- Opening Delimiter -
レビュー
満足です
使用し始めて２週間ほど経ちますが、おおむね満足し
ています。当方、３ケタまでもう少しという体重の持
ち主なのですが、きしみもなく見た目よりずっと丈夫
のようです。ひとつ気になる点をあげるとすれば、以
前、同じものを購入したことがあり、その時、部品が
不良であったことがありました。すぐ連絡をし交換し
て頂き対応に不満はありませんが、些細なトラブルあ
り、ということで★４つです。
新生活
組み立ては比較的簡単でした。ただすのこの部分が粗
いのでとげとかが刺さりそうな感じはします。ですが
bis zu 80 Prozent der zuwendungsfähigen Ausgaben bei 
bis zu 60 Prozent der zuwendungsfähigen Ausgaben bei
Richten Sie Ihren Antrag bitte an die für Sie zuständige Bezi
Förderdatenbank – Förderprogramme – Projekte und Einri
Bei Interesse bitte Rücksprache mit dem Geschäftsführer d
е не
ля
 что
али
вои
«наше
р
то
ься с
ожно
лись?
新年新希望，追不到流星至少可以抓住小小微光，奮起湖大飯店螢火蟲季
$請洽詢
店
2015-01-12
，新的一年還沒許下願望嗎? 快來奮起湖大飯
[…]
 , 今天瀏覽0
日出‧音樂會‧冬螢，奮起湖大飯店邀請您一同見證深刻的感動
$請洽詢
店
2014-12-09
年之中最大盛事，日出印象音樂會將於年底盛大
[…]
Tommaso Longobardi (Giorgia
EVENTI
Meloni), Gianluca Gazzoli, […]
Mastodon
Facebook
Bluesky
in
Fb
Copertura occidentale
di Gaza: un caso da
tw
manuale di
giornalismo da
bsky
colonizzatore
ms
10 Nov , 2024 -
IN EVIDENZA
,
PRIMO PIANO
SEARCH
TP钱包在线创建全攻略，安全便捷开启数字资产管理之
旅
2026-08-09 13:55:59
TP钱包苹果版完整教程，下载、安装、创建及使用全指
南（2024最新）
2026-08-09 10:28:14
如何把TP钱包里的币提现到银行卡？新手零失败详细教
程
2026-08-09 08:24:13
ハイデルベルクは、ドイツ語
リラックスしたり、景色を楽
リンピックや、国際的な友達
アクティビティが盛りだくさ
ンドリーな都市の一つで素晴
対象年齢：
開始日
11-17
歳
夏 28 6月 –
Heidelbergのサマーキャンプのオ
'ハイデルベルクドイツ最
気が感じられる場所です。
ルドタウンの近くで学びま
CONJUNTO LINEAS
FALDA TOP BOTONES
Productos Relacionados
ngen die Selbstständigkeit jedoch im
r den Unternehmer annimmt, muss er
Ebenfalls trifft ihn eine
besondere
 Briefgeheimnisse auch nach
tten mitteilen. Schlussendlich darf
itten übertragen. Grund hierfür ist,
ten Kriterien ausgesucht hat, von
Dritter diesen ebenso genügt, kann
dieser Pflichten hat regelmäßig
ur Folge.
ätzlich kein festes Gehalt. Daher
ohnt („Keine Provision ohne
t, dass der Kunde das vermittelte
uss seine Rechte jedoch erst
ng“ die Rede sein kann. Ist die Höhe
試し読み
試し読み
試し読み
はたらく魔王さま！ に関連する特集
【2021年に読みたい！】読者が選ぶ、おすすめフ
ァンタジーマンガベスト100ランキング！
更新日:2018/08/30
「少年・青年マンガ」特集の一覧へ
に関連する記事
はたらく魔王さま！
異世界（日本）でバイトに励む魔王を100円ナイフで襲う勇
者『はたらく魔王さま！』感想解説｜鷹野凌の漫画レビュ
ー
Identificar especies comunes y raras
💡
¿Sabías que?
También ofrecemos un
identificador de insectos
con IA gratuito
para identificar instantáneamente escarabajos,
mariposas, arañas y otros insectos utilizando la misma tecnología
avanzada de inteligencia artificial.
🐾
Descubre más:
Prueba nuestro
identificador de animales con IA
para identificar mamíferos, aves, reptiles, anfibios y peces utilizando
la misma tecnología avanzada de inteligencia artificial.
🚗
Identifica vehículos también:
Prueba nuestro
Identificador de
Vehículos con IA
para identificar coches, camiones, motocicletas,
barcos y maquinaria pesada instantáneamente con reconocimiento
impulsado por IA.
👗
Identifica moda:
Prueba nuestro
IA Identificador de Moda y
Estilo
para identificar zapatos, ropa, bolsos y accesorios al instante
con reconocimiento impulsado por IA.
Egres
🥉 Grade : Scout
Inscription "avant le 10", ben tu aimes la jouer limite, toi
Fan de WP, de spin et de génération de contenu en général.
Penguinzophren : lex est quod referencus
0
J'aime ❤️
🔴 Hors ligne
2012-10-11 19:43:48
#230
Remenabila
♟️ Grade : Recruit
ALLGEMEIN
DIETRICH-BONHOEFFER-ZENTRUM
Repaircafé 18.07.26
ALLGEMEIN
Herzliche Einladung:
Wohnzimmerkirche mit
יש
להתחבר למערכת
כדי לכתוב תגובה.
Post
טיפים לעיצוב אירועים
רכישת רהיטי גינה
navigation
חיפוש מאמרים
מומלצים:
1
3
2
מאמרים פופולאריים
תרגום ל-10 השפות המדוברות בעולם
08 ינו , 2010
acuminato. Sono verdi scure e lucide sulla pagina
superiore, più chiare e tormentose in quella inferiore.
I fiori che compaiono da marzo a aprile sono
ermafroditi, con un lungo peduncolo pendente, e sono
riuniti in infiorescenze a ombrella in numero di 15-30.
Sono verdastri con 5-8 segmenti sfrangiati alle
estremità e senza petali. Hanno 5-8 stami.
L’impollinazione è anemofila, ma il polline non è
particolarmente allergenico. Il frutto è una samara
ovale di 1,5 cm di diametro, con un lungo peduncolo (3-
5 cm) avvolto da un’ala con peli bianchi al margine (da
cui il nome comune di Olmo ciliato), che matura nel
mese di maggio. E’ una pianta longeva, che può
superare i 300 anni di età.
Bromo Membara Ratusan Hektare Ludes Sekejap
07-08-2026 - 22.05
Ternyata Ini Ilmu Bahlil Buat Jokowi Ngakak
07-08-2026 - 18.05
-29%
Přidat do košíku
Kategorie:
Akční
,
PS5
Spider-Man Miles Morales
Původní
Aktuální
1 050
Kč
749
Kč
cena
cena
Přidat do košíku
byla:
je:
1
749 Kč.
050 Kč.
- Closing Delimiter -
## [WHAT YOU ARE ASKED TO DO]
Search the records for the word "impulsado". Copy every line that has it.

## [SOLUTION TO THIS TASK]
impulsado por IA.
con reconocimiento impulsado por IA.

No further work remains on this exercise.